LONDON (Reuters) - World shares fell for a third day on Wednesday and gold dropped to a five-month low, as focus returned to whether the U.S. Federal Reserve will start to wind down its bond-buying stimulus as soon as this month or next.
The to-and-fro of when the Fed will begin to halt the flow of cheap dollars has dominated trading worldwide for months. A run of data ending in the main U.S. jobs indicator - non-farm payrolls - on Friday may yet tip the balance again.
Polls of analysts and traders still point firmly to the U.S. central bank holding fire until next March but some stronger data has reheated speculation it could move earlier.
That prompted investors to cash in gains from recent rallies, and despite a steadier start European stocks .FTEU3 were on the slide again by midday after suffering their biggest tumble since August on Tuesday.
Still, Johan Jooste, head of fund manager Julius Baer’s London investment office said it wasn’t necessarily the start of the Fed’s withdrawal that would drive the market’s reaction.
“The whole market has been focused on when tapering will start, but what I would ask (incoming Fed chief) Janet Yellen is when does she perceive it ending.
“If the Fed starts in Jan or March I’m not so sure that’s necessarily the big deal, but it’s a bigger deal if it ends it quickly,” Jooste added.
The worry is that the reduction in Fed support will be like a stab with a pin for recently inflated asset prices.
A sharp 2.2 percent fall for the Nikkei in Tokyo .N225 as it recoiled from a six-year high had led Asia lower overnight, and with Europe wobbling again MSCI’s world share index extended its losses for the day to 0.3 percent. .MIWD00000PUS
In the FX market, the dollar retreated against the yen and a basket of currencies .DXY despite a small uptick in benchmark U.S. Treasury yields.

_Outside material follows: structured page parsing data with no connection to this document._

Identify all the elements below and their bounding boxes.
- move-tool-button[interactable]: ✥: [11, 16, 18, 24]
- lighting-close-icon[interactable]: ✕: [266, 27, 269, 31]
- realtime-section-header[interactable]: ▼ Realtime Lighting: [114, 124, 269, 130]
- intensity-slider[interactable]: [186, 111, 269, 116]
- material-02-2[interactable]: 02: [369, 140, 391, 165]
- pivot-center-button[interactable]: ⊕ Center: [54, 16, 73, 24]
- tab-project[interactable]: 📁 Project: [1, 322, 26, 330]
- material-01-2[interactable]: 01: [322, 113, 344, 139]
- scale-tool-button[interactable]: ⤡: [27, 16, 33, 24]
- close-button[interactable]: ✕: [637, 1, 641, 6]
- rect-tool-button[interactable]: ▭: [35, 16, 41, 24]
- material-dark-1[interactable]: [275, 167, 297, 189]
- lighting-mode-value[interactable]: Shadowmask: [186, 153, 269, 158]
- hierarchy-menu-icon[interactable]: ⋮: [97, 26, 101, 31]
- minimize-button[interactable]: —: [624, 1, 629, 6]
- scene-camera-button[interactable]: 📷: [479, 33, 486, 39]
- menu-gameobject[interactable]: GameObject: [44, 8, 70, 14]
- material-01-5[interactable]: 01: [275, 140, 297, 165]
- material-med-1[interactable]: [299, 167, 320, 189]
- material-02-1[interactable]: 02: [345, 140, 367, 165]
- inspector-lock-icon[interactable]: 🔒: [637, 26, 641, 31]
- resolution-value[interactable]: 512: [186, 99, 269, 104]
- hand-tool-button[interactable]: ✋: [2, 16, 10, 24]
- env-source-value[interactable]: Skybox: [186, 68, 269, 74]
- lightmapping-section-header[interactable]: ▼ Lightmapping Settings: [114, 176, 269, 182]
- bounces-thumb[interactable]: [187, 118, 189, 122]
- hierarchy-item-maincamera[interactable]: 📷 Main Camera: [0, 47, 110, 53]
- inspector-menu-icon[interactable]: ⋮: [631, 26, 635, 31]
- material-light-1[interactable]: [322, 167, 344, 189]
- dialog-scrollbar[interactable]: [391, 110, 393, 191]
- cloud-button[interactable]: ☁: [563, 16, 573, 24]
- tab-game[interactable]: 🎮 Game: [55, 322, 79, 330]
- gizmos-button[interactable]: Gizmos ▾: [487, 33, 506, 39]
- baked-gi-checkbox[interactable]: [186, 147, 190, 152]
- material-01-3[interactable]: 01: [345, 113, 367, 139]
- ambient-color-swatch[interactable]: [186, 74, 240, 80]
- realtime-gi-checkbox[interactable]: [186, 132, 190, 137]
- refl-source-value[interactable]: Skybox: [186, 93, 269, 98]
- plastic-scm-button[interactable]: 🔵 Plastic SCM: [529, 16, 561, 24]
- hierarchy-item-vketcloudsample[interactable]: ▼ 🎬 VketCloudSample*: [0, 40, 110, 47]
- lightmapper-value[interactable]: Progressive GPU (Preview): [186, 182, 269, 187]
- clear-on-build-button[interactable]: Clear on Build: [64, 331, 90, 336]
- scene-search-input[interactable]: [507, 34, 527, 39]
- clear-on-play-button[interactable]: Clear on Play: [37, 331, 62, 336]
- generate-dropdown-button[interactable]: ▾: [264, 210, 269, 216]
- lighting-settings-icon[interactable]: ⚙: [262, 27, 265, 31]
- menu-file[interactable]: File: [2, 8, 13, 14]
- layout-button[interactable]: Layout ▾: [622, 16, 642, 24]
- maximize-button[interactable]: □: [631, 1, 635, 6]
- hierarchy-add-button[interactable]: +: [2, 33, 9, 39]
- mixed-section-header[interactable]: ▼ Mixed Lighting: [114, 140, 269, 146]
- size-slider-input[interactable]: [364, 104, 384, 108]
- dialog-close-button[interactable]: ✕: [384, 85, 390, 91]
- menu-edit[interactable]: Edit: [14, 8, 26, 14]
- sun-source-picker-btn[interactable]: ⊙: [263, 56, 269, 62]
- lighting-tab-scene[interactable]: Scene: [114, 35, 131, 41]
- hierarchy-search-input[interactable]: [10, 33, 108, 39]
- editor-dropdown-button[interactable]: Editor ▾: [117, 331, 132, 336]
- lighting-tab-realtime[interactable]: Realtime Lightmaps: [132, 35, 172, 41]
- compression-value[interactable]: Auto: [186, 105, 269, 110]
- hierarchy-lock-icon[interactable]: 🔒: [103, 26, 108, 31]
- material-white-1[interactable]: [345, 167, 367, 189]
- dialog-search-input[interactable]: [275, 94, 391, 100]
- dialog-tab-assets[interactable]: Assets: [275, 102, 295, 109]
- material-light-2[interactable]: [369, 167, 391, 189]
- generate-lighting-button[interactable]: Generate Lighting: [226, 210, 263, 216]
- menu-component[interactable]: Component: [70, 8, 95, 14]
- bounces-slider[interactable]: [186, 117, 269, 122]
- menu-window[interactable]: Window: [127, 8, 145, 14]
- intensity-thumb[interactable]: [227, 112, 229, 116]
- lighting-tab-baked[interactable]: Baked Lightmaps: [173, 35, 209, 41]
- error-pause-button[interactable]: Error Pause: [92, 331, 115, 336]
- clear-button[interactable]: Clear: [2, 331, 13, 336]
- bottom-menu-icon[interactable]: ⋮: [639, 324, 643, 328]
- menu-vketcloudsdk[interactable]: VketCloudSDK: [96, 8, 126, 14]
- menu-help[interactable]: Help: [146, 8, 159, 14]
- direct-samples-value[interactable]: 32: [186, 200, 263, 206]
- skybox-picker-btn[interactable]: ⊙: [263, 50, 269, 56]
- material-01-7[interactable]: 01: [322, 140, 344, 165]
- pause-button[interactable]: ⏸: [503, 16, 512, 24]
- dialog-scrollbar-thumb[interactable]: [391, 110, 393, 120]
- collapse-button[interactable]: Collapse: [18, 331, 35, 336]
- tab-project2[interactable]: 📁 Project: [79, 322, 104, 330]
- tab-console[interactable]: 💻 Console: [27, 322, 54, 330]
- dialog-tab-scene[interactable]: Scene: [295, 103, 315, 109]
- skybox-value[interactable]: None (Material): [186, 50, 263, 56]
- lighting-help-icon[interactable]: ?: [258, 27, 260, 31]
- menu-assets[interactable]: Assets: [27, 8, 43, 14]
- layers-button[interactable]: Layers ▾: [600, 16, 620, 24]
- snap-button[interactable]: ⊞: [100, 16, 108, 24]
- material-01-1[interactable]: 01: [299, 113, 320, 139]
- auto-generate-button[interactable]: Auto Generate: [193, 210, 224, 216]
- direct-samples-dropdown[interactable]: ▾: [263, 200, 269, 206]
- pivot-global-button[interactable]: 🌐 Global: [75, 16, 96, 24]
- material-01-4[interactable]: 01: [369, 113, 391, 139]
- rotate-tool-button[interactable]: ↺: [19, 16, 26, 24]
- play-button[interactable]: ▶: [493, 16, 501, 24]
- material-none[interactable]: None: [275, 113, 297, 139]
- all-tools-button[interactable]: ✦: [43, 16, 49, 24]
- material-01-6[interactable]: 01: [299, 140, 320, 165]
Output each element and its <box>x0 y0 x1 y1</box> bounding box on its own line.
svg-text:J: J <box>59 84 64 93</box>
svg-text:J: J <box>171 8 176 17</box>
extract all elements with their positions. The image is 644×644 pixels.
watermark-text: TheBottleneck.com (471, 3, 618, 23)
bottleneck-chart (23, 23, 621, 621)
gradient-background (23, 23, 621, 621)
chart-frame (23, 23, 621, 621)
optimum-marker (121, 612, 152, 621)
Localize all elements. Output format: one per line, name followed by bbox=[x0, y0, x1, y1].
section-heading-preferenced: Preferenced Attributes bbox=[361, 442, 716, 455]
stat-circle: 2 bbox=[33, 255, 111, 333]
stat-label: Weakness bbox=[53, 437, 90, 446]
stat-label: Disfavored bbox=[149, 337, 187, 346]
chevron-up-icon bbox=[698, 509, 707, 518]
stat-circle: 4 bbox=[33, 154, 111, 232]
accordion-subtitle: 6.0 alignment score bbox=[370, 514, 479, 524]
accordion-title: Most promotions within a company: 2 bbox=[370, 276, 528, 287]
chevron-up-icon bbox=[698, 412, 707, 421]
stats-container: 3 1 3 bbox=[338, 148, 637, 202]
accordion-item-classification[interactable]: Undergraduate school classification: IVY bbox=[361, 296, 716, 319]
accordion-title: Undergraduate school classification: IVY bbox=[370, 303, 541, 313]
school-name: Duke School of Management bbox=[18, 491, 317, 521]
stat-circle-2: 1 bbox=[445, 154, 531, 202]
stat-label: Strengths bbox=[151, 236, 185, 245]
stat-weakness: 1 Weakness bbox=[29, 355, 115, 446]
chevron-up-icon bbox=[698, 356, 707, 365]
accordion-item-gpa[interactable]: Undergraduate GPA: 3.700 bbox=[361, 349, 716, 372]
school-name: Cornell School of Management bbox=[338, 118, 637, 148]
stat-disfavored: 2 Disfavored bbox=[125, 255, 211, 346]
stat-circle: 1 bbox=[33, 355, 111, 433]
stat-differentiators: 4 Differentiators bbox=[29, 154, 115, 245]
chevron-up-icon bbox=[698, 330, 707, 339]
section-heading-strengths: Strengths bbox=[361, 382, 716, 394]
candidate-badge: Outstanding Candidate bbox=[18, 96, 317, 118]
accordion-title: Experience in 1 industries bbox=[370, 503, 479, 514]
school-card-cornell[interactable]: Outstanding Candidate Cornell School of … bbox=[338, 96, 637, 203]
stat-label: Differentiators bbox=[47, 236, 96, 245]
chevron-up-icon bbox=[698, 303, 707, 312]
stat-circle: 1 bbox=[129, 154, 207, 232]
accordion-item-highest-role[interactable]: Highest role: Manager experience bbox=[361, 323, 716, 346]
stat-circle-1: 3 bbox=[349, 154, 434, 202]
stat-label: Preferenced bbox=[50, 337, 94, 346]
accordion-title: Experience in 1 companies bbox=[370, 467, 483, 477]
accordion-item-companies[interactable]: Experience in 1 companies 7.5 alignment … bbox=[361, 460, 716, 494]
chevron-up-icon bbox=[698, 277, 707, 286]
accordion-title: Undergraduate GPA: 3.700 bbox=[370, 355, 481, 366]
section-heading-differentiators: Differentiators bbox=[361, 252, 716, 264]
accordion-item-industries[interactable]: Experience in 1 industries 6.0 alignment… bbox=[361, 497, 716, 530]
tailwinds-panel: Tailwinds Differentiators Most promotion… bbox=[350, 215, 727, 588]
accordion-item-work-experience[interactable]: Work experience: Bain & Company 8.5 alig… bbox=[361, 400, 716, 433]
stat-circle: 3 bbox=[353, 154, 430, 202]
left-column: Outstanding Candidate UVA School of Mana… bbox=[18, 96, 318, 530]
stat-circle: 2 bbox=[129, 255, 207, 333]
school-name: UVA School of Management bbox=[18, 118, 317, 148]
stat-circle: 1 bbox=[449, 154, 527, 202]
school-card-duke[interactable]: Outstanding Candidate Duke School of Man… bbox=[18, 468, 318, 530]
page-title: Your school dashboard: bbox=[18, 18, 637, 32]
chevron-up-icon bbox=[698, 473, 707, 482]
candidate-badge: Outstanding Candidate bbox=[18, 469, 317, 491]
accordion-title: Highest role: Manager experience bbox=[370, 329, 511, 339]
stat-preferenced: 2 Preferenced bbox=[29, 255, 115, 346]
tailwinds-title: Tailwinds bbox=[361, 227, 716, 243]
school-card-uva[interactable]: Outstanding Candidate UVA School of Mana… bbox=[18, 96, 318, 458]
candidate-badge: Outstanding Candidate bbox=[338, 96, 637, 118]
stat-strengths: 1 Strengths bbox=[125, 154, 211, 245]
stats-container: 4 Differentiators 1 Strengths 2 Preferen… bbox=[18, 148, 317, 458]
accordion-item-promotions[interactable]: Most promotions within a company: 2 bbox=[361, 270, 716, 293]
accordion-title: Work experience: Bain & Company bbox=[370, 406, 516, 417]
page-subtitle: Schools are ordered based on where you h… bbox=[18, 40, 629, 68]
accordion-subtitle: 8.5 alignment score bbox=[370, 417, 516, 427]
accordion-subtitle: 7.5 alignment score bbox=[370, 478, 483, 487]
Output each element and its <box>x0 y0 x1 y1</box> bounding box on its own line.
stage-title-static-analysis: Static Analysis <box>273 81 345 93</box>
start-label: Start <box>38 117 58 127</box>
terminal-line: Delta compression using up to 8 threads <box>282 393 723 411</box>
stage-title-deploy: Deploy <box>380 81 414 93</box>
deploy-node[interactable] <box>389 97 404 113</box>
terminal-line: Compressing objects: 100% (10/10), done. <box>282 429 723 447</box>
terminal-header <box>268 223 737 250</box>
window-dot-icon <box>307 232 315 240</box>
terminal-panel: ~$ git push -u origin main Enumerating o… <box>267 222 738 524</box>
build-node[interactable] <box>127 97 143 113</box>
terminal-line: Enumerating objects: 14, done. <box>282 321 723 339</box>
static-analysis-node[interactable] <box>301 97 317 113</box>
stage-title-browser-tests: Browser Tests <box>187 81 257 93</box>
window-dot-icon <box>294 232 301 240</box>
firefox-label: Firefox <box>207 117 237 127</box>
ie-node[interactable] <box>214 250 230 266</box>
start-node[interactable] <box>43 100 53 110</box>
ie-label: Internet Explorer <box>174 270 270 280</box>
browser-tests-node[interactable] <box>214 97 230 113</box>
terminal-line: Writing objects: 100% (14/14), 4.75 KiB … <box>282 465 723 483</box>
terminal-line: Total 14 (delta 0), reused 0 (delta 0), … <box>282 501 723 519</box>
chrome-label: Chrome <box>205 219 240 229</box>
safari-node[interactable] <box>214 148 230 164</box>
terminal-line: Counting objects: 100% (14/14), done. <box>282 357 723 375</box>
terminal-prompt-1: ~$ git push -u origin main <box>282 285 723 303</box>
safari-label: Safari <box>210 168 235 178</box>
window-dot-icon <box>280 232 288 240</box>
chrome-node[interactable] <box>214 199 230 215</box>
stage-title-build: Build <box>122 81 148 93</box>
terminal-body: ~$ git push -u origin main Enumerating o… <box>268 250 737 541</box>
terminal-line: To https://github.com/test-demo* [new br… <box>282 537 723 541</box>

Wall Street, however, was expected to see a small rebound after Tuesday’s falls for the Dow Jones industrial average .DJI the S&P 500 Index .SPX. .N
Ahead of the European Central Bank’s meeting on Thursday, mixed euro zone PMI data reinforced the differing fortunes of its main economies, though having only cut rates last month additional measures from the bank look unlikely for now.
One of Europe’s best performing economies is currently the UK, but high-flying sterling saw its wings clipped as growth in Britain’s service sector slowed a little last month, breaking a run of upside data surprises.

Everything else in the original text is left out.